Mini-Auto kollabiert beim Frontalzusammenstoß

Fahrer von Leichtmobilen, die seit Februar 2005 schon von 16-Jährigen mit einem Führerschein der Klasse S gefahren werden dürfen, sind bei einer Kollision extrem gefährdet. Das hat der Automobilclub ADAC bei einem Frontal-Crashtest eines Leichtmobilfahrzeugs gegen einen Kleinwagen herausgefunden. Die Belastungen auf den Körper des Dummys im Miniauto hätten im Ernstfall zu schwersten Verletzungen geführt.

Karosserie zeigt eklatante Schwächen
Die Karosserie des Testfahrzeugs zeigte beim Crash mit 40 Stundenkilometern eklatante Schwächen. Die Rahmenkonstruktionen des Vorderbaus und der Fahrgastzelle hielten der Belastung nicht stand. Dadurch reduzierte sich der Überlebensraum und das Getriebe drang in den Innenraum ein. Der Kopf des Fahrers schlug auf das um 10 Zentimeter in den Innenraum eindringende Lenkrad auf. Einzelteile wie Auspuff und Kraftstofftank lösten sich aus den Halterungen.

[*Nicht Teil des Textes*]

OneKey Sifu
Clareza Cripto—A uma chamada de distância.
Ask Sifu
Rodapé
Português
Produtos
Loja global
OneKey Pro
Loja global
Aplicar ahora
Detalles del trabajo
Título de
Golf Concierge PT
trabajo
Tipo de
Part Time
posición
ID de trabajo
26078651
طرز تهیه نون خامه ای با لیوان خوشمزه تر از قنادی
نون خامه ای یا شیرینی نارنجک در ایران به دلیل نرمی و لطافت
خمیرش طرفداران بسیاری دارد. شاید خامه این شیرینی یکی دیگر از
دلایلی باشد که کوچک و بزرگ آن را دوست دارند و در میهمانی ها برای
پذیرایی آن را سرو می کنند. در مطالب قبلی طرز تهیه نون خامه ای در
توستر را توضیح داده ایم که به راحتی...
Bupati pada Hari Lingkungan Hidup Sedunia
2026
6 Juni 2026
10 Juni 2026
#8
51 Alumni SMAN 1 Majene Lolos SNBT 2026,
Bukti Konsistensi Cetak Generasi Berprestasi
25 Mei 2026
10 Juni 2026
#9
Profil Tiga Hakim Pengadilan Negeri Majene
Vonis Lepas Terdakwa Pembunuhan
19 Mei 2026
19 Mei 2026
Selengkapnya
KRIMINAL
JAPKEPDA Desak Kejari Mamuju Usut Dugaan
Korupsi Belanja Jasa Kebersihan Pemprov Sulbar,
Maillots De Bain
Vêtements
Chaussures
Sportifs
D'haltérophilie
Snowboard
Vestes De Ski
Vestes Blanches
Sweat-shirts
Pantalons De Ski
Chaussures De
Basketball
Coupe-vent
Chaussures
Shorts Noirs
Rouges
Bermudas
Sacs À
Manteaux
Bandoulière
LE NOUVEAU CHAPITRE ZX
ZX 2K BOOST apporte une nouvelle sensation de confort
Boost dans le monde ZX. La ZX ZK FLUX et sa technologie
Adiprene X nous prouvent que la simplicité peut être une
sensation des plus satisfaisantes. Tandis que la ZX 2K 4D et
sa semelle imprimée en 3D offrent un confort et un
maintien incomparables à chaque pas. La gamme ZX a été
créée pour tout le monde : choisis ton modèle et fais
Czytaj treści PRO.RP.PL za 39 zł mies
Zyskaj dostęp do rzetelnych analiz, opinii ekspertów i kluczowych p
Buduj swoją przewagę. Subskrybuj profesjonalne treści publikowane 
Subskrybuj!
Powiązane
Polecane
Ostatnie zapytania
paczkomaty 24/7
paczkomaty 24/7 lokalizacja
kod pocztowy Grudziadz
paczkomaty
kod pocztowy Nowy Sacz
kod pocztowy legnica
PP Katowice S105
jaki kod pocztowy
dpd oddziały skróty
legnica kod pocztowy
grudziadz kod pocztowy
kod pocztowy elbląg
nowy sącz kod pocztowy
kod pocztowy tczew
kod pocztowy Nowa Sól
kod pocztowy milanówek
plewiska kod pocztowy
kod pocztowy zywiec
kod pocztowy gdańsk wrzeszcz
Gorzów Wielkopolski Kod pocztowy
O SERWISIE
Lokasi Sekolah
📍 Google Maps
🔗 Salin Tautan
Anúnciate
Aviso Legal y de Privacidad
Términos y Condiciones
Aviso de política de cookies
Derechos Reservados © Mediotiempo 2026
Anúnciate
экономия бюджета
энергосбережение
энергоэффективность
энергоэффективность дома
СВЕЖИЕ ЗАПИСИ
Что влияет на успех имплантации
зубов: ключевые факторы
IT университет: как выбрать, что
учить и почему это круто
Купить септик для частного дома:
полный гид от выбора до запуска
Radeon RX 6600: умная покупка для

Der Tankinhalt, beim Test aus Sicherheitsgründen Wasser, trat dabei aus. Bei einem wirklichen Unfall hätte das für zusätzliche Gefahr gesorgt.

Katastrophale Ergebnisse
Auf Grund dieser katastrophalen Ergebnisse fordert der ADAC, den Insassenschutz bei Leichtmobilen dringend zu verbessern. Dazu müsste die Gewichtsbeschränkung von maximal 350 Kilogramm Leergewicht gelockert werden. Dann könnten die Hersteller derartiger Fahrzeuge stabilere Materialien verwenden und bewährte Schutzsysteme wie Airbag und Gurtstraffer einbauen.

Im Übrigen könnten bei einer Lockerung der Gewichtsbeschränkung auch sichere Kleinwagen für Besitzer der Führerscheinklasse S in Frage kommen. Diese Fahrzeuge, die bereits über ein hohes Sicherheitsniveau verfügen, könnten leicht auf die vorgeschriebenen 45 Stundenkilometer gedrosselt werden. Die Drosselung könnte dann nach dem Erwerb des ,Erwachsenen"-Führerscheins beseitigt werden, so dass nicht unbedingt ein neues Fahrzeug fällig ist.